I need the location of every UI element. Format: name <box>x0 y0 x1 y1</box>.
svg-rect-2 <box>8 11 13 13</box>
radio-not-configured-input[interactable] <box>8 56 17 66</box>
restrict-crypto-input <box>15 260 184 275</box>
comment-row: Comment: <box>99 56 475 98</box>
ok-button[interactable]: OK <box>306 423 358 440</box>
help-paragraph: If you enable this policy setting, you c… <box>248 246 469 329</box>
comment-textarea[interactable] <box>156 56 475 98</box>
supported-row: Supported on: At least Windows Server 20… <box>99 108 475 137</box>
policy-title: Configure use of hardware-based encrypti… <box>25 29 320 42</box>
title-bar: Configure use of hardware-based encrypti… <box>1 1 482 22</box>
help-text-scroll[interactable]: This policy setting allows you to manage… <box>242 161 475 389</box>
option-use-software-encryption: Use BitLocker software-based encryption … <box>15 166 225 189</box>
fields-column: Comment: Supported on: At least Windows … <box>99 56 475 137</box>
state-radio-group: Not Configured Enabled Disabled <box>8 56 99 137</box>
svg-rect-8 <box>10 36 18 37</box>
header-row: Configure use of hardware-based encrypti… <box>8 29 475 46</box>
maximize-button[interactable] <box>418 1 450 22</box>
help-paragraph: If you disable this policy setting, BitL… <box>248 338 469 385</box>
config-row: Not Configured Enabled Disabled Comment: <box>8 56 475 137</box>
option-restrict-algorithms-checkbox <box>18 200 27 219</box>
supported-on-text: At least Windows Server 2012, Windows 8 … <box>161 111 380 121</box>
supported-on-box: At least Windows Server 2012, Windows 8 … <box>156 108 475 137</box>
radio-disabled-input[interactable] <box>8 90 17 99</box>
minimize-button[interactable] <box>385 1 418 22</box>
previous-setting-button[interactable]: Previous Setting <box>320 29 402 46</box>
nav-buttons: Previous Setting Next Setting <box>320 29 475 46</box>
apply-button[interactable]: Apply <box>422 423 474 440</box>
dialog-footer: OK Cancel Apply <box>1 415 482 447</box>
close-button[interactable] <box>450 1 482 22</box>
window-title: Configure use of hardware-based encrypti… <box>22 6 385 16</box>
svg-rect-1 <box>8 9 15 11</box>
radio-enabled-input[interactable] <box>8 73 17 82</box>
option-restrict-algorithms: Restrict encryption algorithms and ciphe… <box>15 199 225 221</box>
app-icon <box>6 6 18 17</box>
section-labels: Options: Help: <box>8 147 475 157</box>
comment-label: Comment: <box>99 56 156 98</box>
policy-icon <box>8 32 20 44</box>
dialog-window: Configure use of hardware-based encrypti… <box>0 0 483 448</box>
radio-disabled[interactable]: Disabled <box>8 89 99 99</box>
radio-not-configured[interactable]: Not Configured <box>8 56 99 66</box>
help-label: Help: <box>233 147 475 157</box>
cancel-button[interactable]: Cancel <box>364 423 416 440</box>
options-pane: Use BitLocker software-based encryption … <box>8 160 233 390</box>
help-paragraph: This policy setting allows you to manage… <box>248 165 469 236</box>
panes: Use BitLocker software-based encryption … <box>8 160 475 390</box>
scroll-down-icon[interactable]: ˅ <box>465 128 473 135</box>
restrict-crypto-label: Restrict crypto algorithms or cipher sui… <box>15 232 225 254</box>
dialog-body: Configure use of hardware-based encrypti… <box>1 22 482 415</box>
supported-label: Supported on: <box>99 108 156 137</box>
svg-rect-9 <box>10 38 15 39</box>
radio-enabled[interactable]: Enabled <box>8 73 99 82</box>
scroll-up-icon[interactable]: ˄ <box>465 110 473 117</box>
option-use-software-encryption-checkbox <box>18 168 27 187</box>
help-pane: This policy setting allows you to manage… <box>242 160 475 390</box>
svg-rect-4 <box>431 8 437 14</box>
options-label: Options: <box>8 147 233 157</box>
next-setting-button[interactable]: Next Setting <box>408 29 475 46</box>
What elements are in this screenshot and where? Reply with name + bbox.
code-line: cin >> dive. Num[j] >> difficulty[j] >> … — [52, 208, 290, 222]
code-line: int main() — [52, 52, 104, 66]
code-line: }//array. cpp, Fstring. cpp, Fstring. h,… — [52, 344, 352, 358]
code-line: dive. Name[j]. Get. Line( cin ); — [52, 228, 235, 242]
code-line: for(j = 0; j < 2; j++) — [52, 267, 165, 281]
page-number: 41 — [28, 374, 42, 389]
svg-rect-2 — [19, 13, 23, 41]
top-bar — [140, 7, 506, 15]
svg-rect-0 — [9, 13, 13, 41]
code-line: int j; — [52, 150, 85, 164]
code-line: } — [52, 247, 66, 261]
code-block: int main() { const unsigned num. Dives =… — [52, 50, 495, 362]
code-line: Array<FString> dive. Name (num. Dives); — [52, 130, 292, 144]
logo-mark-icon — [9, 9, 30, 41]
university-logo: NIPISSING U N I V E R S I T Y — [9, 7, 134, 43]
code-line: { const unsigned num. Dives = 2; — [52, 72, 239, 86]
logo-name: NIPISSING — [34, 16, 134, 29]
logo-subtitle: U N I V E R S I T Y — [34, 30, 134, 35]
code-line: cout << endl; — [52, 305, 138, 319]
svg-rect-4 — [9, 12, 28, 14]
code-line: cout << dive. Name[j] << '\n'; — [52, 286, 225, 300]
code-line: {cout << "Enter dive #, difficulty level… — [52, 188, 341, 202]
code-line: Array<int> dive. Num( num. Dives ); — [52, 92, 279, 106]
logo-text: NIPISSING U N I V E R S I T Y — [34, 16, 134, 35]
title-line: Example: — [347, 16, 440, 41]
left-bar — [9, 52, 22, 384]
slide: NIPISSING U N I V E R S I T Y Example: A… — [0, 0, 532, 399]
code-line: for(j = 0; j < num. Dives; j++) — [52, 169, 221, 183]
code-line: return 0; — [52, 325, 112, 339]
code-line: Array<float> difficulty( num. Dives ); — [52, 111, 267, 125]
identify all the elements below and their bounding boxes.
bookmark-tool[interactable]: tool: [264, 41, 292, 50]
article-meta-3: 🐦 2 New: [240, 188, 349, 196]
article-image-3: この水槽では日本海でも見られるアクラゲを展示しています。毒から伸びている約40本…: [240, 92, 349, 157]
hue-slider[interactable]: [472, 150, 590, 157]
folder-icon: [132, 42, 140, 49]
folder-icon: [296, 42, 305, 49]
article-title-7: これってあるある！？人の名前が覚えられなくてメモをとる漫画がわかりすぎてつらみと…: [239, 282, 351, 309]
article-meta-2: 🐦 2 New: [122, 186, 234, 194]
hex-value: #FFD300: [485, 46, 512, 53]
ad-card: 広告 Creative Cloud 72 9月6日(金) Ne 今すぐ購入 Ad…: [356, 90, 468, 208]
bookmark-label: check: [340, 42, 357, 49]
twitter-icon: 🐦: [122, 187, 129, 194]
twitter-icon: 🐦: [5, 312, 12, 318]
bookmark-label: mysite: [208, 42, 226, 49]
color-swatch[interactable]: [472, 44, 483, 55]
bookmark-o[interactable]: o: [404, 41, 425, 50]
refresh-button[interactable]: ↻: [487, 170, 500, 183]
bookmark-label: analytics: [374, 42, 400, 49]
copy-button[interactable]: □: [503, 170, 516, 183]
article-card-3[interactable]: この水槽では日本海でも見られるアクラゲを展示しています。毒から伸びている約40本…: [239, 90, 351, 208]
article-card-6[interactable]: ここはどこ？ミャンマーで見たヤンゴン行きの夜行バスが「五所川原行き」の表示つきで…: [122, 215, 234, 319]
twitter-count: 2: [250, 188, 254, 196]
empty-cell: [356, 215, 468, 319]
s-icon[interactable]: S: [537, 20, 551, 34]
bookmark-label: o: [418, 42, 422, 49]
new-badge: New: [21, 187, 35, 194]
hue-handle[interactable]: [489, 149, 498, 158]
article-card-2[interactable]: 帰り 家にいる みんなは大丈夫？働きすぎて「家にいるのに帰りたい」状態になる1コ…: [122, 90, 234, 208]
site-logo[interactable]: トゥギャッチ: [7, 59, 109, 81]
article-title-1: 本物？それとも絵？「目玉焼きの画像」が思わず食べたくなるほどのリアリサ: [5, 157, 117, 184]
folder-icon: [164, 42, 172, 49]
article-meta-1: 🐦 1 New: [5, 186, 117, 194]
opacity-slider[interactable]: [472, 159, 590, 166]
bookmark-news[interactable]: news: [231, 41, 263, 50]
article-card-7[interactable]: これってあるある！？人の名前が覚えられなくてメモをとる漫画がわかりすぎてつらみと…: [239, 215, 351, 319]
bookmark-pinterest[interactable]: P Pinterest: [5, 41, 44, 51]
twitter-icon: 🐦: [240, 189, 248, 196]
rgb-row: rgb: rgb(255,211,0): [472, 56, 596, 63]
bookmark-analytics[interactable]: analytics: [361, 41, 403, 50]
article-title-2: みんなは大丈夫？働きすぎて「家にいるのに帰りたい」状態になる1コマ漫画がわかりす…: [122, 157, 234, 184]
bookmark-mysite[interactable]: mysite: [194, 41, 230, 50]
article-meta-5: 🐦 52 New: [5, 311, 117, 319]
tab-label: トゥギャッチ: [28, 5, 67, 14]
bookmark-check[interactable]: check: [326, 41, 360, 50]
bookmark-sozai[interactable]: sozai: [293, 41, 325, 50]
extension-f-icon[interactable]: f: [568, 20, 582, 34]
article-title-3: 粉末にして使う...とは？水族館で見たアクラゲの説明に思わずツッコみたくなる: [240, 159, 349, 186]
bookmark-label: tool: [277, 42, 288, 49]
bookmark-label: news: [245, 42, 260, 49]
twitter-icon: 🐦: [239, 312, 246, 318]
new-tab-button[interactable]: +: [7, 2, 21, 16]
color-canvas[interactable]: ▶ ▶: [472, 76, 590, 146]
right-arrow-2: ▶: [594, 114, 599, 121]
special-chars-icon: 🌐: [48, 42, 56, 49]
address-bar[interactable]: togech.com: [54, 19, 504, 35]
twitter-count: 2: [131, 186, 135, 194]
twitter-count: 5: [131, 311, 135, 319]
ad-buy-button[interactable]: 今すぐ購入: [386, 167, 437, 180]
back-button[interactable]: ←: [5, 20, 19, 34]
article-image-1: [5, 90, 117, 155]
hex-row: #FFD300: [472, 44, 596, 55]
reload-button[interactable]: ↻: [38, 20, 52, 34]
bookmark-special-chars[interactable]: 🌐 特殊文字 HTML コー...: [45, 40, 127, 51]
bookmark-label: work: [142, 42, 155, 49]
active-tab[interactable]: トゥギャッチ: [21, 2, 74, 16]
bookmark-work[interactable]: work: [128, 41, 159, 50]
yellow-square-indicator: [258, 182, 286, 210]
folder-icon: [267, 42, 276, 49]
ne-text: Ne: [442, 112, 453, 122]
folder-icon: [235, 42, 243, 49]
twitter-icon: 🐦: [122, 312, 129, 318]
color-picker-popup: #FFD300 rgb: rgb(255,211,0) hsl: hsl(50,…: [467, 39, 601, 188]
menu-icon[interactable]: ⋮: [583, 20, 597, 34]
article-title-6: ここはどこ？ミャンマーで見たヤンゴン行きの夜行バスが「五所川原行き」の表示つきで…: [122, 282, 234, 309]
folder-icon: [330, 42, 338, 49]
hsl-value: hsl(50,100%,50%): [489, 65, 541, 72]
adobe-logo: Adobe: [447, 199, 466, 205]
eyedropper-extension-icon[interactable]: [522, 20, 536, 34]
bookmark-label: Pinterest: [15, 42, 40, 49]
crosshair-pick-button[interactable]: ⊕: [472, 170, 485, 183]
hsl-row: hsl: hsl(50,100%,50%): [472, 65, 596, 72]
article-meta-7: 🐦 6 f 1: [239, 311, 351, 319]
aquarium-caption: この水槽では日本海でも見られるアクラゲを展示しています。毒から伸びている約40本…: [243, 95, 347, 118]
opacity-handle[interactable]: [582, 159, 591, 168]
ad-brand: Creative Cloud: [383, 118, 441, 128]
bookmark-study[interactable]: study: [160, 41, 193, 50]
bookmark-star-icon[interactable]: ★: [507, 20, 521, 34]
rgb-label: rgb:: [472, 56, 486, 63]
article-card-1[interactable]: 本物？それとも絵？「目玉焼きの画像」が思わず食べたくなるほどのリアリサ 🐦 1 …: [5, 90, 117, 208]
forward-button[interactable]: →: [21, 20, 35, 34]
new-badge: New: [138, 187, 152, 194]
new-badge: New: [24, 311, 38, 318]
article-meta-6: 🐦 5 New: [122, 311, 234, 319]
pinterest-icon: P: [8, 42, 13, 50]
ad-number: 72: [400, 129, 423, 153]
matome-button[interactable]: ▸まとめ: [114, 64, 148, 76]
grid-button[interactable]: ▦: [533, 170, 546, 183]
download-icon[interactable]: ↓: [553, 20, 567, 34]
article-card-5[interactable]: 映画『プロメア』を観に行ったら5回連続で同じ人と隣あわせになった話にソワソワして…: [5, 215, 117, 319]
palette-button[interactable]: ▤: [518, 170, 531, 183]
◆ ◆ ◆
*Aim of the task*.
Search the material above for lines containing the string "checkbox", then pull them out.

*Solution to this exercise*.
option-restrict-algorithms-checkbox <box>18 200 27 219</box>
option-use-software-encryption-checkbox <box>18 168 27 187</box>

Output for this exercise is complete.